__THE DATA__:
BEGIN

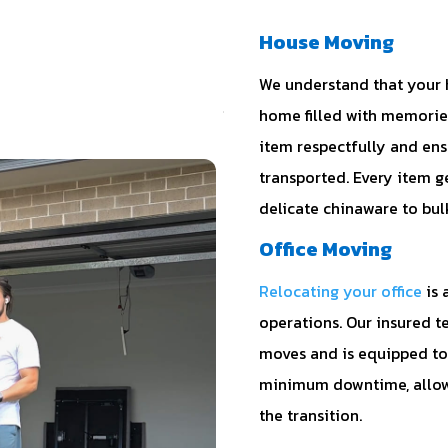
House Moving
We understand that your ho
home filled with memories
item respectfully and ens
transported. Every item g
delicate chinaware to bul
Office Moving
Relocating your office
is 
operations. Our insured t
moves and is equipped to 
minimum downtime, allowi
the transition.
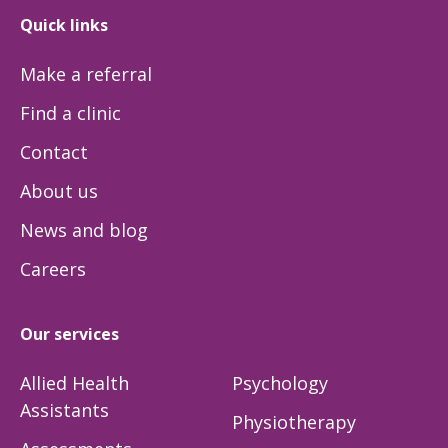
Quick links
Make a referral
Find a clinic
Contact
About us
News and blog
Careers
Our services
Allied Health
Psychology
Assistants
Physiotherapy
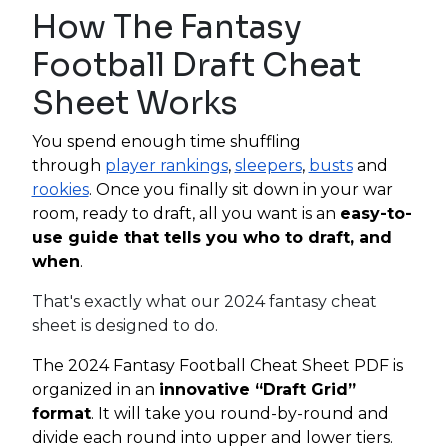
How The Fantasy
Football Draft Cheat
Sheet Works
You spend enough time shuffling
through
player rankings
,
sleepers
,
busts
and
rookies
. Once you finally sit down in your war
room, ready to draft, all you want is an
easy-to-
use guide that tells you who to draft, and
when
.
That's exactly what our 2024 fantasy cheat
sheet is designed to do.
The 2024 Fantasy Football Cheat Sheet PDF is
organized in an
innovative “Draft Grid”
format
. It will take you round-by-round and
divide each round into upper and lower tiers.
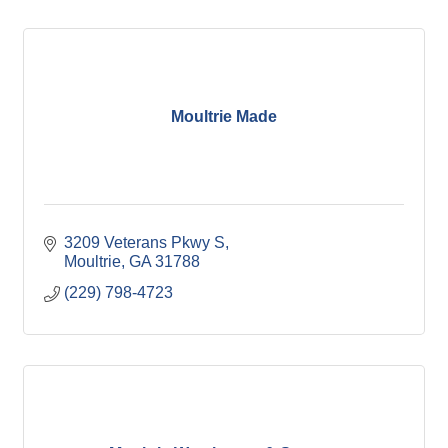
Moultrie Made
3209 Veterans Pkwy S
Moultrie
GA
31788
(229) 798-4723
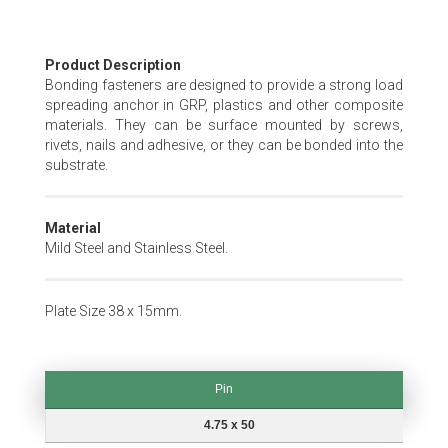
Skip
Product Description
to
Bonding fasteners are designed to provide a strong load
the
spreading anchor in GRP, plastics and other composite
beginning
materials. They can be surface mounted by screws,
of
rivets, nails and adhesive, or they can be bonded into the
the
substrate.
images
gallery
Material
Mild Steel and Stainless Steel.
Plate Size 38 x 15mm.
Pin
Pin
4.75 x 50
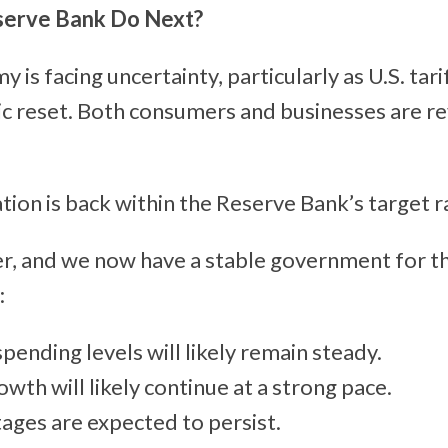
serve Bank Do Next?
is facing uncertainty, particularly as U.S. tarif
c reset. Both consumers and businesses are re
ation is back within the Reserve Bank’s target 
ver, and we now have a stable government for t
:
ending levels will likely remain steady.
wth will likely continue at a strong pace.
ages are expected to persist.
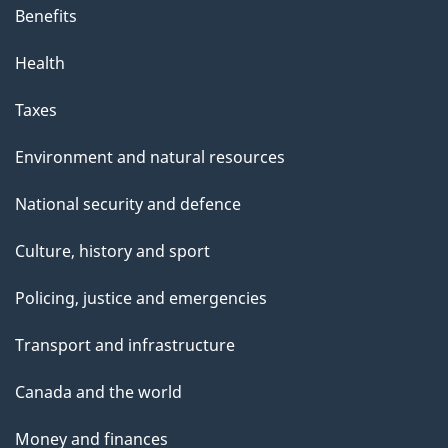
Benefits
Health
Taxes
Environment and natural resources
National security and defence
Culture, history and sport
Policing, justice and emergencies
Transport and infrastructure
Canada and the world
Money and finances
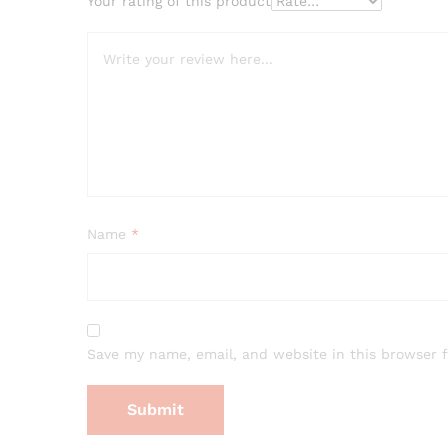
Your rating of this product
Name
*
Save my name, email, and website in this browser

END

__TASK OBJECTIVE__: Return the whole listing word for word. Pictures stay out of it.

__EXERCISE SOLUTION__:
House Moving
We understand that your ho
home filled with memories
item respectfully and ens
transported. Every item g
delicate chinaware to bul
Office Moving
Relocating your office
is 
operations. Our insured t
moves and is equipped to 
minimum downtime, allowi
the transition.
Quick links
Make a referral
Find a clinic
Contact
About us
News and blog
Careers
Our services
Allied Health
Psychology
Assistants
Physiotherapy
How The Fantasy
Football Draft Cheat
Sheet Works
You spend enough time shuffling
through
player rankings
,
sleepers
,
busts
and
rookies
. Once you finally sit down in your war
room, ready to draft, all you want is an
easy-to-
use guide that tells you who to draft, and
when
.
That's exactly what our 2024 fantasy cheat
sheet is designed to do.
The 2024 Fantasy Football Cheat Sheet PDF is
organized in an
innovative “Draft Grid”
format
. It will take you round-by-round and
divide each round into upper and lower tiers.
Moultrie Made
3209 Veterans Pkwy S
Moultrie
GA
31788
(229) 798-4723
Skip
Product Description
to
Bonding fasteners are designed to provide a strong load
the
spreading anchor in GRP, plastics and other composite
beginning
materials. They can be surface mounted by screws,
of
rivets, nails and adhesive, or they can be bonded into the
the
substrate.
images
gallery
Material
Mild Steel and Stainless Steel.
Plate Size 38 x 15mm.
Pin
Pin
4.75 x 50
serve Bank Do Next?
is facing uncertainty, particularly as U.S. tarif
c reset. Both consumers and businesses are re
ation is back within the Reserve Bank’s target 
ver, and we now have a stable government for t
:
ending levels will likely remain steady.
wth will likely continue at a strong pace.
ages are expected to persist.
Benefits
Health
Taxes
Environment and natural resources
National security and defence
Culture, history and sport
Policing, justice and emergencies
Transport and infrastructure
Canada and the world
Money and finances
Your rating of this product
Name
*
Save my name, email, and website in this browser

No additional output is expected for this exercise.